(Beyrouth) Dans les quartiers de Beyrouth dévastés par la double explosion de mardi, de nombreux volontaires étaient à l’œuvre vendredi, un balai ou une pelle à la main. Pour les Libanais, l’heure est au ménage. Celui des verres brisés et des briques pulvérisées. Mais un grand nombre réclament aussi un nettoyage politique.

À Gemmayzé, de nombreux immeubles ont été partiellement démolis par l’explosion. Les sacs à ordures remplis de débris s’accumulent en amoncellements ici et là, sur lesquels sont jetés des branches d’arbres cassées et des matériaux plus volumineux. En bordure du trottoir, des voitures défoncées servent de canevas pour écrire des messages dans la poussière les recouvrant. Des fils électriques tiennent de façon précaire grâce à des poteaux improvisés.

PHOTO THIBAULT CAMUS, ASSOCIATED PRESS

Des débris sont enlevés sur le site d’un hôpital de Beyrouth endommagé lors des explosions de mardi.

Des volontaires ont convergé vers les quartiers touchés pour prêter main-forte. « C’est important, c’est notre travail, on va s’aider », a dit à La Presse Malak Dayekh, une adolescente de 16 ans venue avec ses amis de la banlieue pour contribuer à remettre la ville sur pied.

L’explosion de 2750 tonnes de nitrate d’ammonium, qui a fait au moins 149 morts et des milliers de blessés mardi, est survenue au port de Beyrouth, non loin de Gemmayzé. Des dizaines de personnes sont encore portées disparues.

PHOTO JOSEPH EID, AGENCE FRANCE-PRESSE

Des photos de disparus ont été apposées sur la base de la statue des Martyrs.

Pascal Haiby était en pause devant le bar où il travaille lorsque l’explosion est survenue. Il y est revenu tous les jours pour tenter d’aider les propriétaires avec les décombres. « Je suis encore sous le choc », a-t-il confié, les yeux fixes. Lui-même n’a pas été blessé, mais a raconté avoir vu plusieurs personnes recouvertes de sang devant lui. À cela s’est ajoutée la perte de son emploi et de sa voiture, dans un pays où sévit une crise économique.

La colère gronde

Au milieu de la solidarité, la colère bouillonne. « Aujourd’hui est un autre jour de nettoyage à enlever les dégâts à Beyrouth.

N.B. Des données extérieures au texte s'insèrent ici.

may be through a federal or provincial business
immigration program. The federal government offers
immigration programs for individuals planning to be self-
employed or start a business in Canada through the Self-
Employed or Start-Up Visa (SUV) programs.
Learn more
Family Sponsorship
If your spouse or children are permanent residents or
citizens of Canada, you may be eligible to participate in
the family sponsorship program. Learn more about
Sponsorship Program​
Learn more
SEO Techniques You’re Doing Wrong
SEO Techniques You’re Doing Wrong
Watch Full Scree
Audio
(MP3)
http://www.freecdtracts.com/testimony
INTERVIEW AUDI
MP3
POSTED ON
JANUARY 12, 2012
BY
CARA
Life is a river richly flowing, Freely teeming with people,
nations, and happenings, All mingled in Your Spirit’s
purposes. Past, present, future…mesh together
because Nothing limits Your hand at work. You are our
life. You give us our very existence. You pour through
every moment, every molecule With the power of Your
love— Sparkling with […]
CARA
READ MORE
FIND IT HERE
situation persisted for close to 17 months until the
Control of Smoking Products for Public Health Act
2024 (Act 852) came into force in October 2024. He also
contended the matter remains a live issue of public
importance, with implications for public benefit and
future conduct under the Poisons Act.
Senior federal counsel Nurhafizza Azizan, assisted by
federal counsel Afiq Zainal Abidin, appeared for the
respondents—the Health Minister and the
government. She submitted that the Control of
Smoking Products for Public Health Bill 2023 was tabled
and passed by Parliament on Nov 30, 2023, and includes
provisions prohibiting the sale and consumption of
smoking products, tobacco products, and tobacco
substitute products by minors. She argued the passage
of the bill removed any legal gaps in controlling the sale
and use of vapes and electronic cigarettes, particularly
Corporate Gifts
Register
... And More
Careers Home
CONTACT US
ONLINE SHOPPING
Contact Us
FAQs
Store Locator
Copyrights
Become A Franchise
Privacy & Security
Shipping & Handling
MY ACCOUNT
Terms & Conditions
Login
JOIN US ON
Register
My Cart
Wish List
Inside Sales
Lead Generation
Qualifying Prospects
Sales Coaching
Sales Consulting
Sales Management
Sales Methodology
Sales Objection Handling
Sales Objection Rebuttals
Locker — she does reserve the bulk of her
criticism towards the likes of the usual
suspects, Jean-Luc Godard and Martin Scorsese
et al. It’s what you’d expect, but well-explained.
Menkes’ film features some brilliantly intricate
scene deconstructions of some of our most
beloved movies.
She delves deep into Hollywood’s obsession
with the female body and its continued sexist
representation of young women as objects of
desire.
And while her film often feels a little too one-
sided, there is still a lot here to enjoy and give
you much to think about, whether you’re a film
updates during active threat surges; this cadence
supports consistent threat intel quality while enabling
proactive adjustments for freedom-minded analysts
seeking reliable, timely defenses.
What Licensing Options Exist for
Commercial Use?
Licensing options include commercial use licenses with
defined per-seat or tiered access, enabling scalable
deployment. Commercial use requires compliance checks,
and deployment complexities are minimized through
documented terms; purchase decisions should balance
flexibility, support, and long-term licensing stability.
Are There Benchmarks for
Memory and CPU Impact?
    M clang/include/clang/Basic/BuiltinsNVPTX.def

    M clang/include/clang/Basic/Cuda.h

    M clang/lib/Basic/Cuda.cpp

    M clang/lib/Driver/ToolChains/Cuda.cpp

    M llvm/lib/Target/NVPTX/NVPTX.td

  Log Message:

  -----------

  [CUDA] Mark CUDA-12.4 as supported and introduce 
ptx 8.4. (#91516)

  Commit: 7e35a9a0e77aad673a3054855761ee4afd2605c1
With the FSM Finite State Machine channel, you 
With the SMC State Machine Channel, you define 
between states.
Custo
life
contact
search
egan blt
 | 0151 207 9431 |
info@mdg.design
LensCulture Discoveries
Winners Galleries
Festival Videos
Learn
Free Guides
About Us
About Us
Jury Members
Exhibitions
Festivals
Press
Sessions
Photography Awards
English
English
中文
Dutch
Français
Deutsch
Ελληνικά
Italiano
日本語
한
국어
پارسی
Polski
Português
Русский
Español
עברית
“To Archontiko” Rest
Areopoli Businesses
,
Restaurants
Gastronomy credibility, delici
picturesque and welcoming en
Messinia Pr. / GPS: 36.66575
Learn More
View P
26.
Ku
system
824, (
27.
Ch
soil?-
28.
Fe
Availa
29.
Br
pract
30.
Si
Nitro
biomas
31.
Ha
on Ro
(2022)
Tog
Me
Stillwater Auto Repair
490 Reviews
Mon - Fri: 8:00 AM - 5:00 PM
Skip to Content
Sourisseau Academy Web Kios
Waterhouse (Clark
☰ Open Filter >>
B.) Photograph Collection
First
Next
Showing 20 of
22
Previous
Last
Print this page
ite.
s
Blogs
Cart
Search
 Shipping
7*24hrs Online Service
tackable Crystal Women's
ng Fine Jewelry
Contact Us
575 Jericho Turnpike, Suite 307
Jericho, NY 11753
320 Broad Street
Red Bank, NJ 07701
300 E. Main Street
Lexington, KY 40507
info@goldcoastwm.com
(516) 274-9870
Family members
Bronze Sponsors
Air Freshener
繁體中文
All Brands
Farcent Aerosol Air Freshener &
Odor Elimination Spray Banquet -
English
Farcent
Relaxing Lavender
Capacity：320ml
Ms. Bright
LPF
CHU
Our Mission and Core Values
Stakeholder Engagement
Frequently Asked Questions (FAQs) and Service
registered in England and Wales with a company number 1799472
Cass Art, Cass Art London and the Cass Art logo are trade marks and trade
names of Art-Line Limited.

Demain, on nettoie Beyrouth d’eux et de leur corruption », pouvait-on lire sur un tract distribué sous les essuie-glace des voitures, invitant les Libanais à une manifestation samedi en fin de journée.

Un couple à moto est passé dans la rue en klaxonnant et en criant qu’aucun des politiciens en place n’était bon. Des haut-parleurs dans une boîte de camion transmettaient à tue-tête des chants utilisés lors des manifestations débutées à l’automne.

La COVID-19 a mis un frein à l’élan, à cette « révolution » entamée en octobre pour dénoncer la corruption et la politique. L’explosion de mardi, attribuée à une possible négligence, a redonné un souffle au mouvement.

« Je crois que c’est une opportunité, malheureusement », a dit Aline Germani. La femme est active au sein du mouvement politique ReLebanon et se trouvait vendredi sous une tente installée par l’organisation pour soutenir les bénévoles en leur offrant de l’eau, des masques, des gants et des outils.

« Il faudrait que le peuple soit prêt à changer », a-t-elle remarqué.